Wednesday, April 25, Volen 106, 10:00-11.00 am
In 1992, Network Appliance introduced its first Filer - purpose-built
NFS file server appliance running a specialized operating system,
called ONTAP, optimized for networked access and managing data on
disks. The Filer architecture incorporated many novel ideas such as
the use of NV-RAM logging for NFS operations, coalescing of small
file writes into full-stripe writes, disk-efficient data allocation
with Write-Anywhere File Layout (WAFL) and last, but not least,
versioned storage, called snapshots.
Forward to 2007 - the same underlying concepts built into the
original ONTAP are the bedrock of the Network Appliance Filers.
However, the internal architecture is very different. The current
version of ONTAP runs in a cluster of 10s of hardware nodes, capable
of completing over 1m NFS operations per second.
This talk will describe some of the concepts behind the original
ONTAP architecture. It will focus on describing the current clustered
architecture, called ONTAP GX and reflect on the challenges in
building a large-scale cluster that behaves to the outside just like
the original appliance, yet provides over petabyte of storage and
server many different clients with many different networked protocols.

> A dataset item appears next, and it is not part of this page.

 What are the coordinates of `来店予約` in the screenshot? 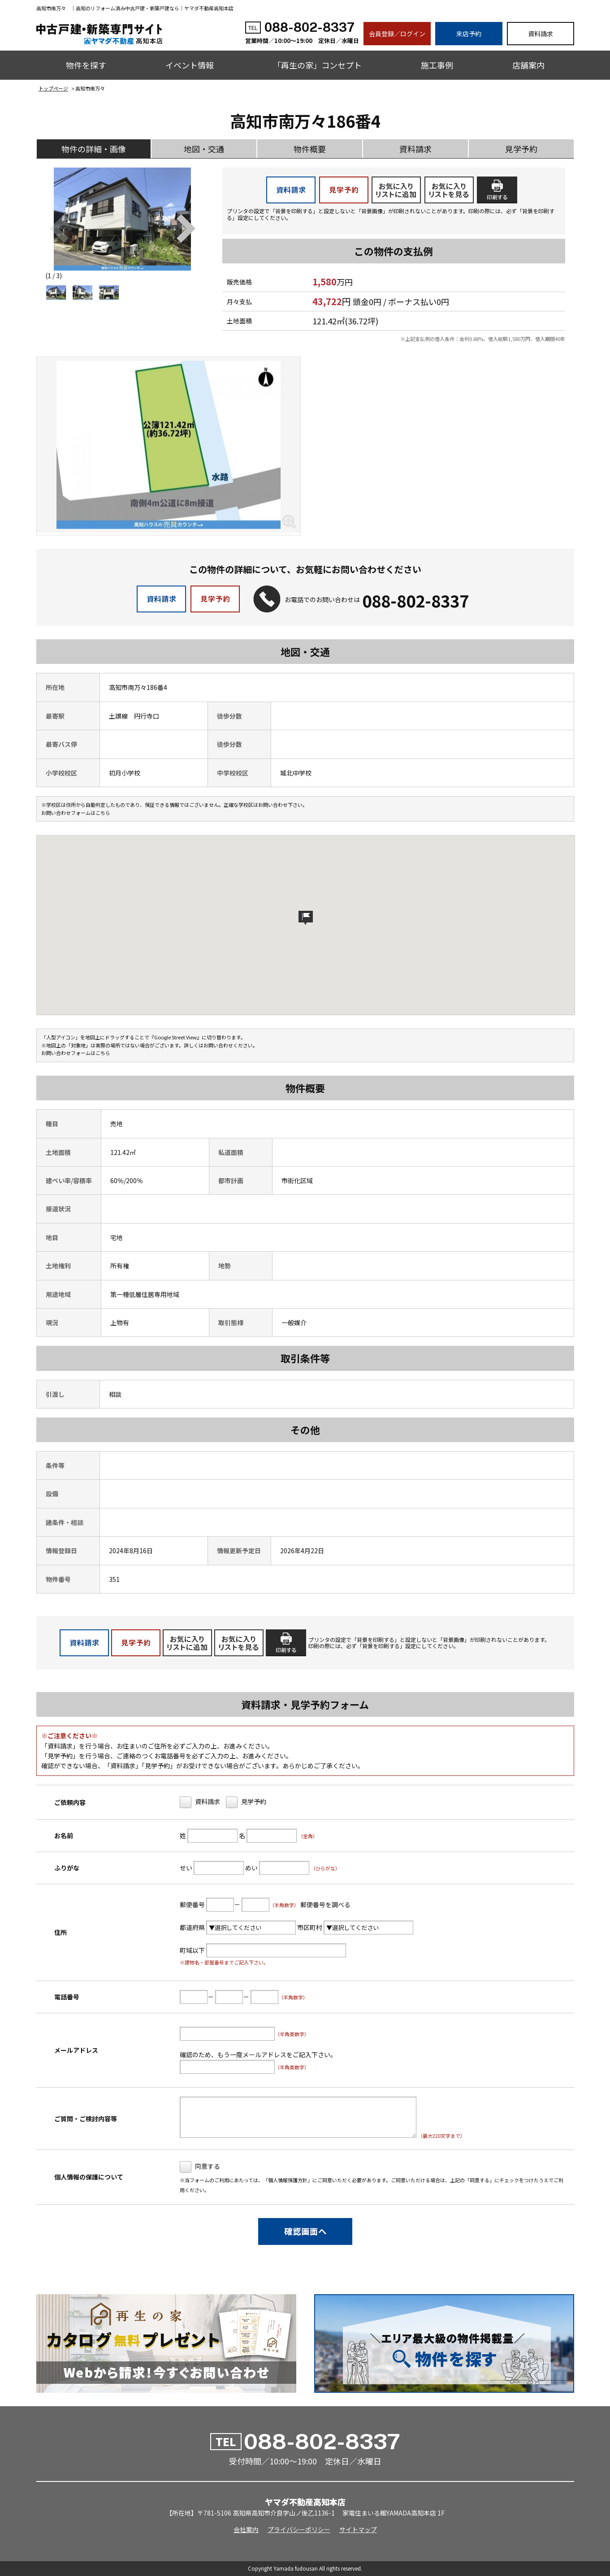 It's located at (468, 33).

Bio: Jiri Schindler is a member of research staff at the Network Appliance Advanced Development Group. His research interests include storage device-efficient data layouts, performance modeling and load balancing. He received his PhD in 2003 from Carnegie Mellon University. When not building prototypes or analytical models, he enjoys sports on water in its solid state involving sticks, helmets, poles, skis and other equipment with sharp edges.